(What you will do):
Whenever a line in the material below contains "Treasury", copy that line.

*** Opening Study material ***

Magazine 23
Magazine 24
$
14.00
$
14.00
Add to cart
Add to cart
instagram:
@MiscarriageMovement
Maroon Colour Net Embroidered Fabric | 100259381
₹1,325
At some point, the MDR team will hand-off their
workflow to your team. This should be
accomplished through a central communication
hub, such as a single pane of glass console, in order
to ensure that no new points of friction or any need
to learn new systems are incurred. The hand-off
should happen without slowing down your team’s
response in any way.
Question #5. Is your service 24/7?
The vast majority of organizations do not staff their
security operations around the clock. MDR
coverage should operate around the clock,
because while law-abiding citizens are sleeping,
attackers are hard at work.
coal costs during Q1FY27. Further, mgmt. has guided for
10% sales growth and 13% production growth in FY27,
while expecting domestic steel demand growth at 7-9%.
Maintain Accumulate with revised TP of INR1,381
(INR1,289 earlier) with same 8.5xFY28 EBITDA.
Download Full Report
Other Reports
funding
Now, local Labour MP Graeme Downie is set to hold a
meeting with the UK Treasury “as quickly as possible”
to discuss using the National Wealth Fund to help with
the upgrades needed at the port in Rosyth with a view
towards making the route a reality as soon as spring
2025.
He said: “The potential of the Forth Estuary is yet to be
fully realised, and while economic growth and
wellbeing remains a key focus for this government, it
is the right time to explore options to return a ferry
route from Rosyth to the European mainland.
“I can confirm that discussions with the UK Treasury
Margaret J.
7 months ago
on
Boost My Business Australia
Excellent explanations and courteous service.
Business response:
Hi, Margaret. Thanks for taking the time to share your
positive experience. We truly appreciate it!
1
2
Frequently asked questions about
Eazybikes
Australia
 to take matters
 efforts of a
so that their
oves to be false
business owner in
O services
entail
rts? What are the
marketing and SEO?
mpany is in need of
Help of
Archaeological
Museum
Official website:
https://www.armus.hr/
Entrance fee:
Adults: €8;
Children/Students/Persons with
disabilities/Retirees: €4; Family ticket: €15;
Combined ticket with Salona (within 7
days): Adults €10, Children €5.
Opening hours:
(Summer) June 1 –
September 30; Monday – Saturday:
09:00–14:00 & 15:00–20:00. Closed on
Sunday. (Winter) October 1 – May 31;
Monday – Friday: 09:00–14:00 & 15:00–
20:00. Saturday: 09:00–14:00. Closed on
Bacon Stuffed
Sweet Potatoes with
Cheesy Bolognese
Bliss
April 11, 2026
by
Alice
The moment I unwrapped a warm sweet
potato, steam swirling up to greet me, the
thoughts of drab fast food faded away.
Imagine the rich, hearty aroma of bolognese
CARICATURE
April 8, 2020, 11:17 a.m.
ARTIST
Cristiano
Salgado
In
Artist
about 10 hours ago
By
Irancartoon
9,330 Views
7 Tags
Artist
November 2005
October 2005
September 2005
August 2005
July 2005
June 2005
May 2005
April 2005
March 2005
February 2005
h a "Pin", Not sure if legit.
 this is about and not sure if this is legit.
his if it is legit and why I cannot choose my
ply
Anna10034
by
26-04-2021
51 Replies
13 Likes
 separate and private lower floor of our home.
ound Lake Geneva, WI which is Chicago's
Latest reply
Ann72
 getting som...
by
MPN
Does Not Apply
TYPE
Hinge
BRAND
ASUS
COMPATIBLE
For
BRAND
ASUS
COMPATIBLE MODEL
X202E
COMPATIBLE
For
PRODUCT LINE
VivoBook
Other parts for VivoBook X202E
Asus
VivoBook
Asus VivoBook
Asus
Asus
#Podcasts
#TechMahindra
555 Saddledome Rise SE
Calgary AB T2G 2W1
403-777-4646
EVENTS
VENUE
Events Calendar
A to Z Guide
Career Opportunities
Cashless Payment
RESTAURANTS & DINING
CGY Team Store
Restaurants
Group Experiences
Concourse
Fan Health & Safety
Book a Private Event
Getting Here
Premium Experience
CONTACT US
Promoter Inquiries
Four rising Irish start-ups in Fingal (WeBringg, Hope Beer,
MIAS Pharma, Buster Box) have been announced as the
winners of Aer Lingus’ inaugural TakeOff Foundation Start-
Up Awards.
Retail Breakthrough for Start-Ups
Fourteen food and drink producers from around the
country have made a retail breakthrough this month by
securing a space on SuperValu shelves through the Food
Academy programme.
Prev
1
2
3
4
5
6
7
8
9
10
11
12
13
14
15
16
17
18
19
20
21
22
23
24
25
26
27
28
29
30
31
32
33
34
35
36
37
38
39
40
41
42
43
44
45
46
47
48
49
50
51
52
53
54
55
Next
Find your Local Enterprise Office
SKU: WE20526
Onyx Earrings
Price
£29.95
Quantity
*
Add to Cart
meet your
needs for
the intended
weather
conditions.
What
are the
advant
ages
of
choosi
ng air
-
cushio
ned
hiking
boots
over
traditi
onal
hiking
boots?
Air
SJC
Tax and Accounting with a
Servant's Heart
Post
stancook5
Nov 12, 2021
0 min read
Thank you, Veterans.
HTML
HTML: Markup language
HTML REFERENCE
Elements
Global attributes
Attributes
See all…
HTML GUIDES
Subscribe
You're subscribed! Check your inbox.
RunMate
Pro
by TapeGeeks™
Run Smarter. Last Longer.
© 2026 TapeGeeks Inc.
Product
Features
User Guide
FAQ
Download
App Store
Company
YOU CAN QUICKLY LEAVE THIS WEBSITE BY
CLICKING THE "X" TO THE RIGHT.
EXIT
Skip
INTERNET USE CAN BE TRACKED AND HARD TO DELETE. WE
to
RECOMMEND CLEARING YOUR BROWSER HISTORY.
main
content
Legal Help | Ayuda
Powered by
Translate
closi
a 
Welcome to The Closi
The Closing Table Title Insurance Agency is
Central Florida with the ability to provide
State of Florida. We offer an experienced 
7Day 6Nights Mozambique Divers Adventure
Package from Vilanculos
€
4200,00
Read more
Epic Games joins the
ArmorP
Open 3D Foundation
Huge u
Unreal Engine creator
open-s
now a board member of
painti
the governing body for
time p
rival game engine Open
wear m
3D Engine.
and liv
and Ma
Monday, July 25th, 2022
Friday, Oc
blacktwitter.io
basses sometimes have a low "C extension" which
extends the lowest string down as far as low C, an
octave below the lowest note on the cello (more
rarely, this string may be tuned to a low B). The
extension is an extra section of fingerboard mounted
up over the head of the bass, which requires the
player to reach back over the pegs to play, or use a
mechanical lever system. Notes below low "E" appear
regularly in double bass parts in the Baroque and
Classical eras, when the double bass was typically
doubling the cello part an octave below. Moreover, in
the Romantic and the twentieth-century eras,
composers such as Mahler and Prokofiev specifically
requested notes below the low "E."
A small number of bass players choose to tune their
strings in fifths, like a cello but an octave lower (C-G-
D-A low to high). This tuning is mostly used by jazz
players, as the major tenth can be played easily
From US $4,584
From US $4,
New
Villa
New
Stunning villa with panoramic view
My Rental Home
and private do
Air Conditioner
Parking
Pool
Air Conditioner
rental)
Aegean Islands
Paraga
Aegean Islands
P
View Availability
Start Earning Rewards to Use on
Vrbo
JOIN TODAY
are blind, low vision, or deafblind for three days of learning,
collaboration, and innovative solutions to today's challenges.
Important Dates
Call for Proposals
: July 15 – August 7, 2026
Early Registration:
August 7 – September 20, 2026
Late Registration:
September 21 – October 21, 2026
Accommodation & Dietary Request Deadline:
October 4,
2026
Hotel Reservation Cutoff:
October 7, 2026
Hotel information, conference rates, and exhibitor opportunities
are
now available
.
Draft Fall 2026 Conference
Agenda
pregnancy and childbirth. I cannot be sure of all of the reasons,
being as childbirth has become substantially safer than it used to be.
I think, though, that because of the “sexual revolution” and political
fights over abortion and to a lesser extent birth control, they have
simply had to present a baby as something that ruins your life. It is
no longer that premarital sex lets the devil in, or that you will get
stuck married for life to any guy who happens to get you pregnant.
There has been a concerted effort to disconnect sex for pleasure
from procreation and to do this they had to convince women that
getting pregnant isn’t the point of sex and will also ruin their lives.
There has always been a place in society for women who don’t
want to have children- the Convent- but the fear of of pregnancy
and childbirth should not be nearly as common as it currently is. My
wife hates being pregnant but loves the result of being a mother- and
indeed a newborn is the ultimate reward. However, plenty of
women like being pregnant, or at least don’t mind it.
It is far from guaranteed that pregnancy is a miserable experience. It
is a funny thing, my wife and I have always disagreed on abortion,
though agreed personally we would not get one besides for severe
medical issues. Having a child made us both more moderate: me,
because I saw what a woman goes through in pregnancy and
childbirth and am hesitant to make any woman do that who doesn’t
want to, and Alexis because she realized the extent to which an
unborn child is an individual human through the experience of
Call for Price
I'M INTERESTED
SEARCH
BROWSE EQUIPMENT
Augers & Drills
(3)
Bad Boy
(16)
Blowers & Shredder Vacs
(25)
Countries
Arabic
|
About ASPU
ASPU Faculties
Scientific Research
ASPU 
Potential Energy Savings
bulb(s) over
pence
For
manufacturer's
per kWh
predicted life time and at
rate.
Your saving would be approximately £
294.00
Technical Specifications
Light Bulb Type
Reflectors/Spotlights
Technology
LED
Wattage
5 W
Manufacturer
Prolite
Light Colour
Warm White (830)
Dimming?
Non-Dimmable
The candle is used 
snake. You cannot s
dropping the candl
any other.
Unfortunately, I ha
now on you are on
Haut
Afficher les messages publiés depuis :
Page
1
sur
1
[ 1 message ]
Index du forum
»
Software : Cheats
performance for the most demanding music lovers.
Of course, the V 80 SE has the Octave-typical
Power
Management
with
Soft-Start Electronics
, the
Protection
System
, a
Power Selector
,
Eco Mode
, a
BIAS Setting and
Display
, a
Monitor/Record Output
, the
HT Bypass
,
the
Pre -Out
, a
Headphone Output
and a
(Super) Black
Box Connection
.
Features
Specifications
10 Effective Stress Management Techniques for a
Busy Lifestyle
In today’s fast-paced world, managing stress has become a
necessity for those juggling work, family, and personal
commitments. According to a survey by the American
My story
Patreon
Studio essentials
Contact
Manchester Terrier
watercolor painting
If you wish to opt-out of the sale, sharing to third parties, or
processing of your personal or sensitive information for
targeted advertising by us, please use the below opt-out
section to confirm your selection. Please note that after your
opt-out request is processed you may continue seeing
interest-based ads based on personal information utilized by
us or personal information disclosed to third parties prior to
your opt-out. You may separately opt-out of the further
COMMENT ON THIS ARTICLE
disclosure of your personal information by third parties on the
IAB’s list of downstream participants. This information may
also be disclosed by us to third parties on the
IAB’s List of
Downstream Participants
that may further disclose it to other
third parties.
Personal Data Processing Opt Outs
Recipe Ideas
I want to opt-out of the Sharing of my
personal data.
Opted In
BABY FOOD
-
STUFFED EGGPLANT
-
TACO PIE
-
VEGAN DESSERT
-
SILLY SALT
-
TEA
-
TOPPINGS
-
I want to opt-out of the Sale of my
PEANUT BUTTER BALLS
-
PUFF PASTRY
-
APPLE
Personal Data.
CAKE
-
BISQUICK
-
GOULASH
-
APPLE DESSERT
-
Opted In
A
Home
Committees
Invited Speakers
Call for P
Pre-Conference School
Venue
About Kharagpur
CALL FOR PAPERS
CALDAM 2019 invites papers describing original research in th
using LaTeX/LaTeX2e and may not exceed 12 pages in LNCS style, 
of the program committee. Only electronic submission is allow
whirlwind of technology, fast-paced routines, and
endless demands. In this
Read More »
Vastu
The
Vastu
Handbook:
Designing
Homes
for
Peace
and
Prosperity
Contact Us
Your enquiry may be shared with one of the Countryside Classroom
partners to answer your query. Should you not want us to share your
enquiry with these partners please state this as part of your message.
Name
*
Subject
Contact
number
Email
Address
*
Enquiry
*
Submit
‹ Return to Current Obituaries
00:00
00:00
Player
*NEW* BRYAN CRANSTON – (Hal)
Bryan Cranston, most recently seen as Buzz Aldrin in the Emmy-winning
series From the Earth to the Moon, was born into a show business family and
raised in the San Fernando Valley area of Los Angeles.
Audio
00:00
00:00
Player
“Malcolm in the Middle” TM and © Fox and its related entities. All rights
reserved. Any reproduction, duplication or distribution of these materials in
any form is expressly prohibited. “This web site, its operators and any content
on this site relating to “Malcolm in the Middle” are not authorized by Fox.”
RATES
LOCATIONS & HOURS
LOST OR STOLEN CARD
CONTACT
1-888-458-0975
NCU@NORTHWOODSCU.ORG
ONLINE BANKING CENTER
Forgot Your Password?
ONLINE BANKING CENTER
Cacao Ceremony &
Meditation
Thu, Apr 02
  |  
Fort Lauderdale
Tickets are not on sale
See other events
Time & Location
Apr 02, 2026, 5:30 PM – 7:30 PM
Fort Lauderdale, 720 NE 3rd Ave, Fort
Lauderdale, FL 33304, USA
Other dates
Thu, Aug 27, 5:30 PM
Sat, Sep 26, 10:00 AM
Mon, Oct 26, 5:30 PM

*** Closing Study material ***

(Answer for this exercise):
meeting with the UK Treasury “as quickly as possible”
“I can confirm that discussions with the UK Treasury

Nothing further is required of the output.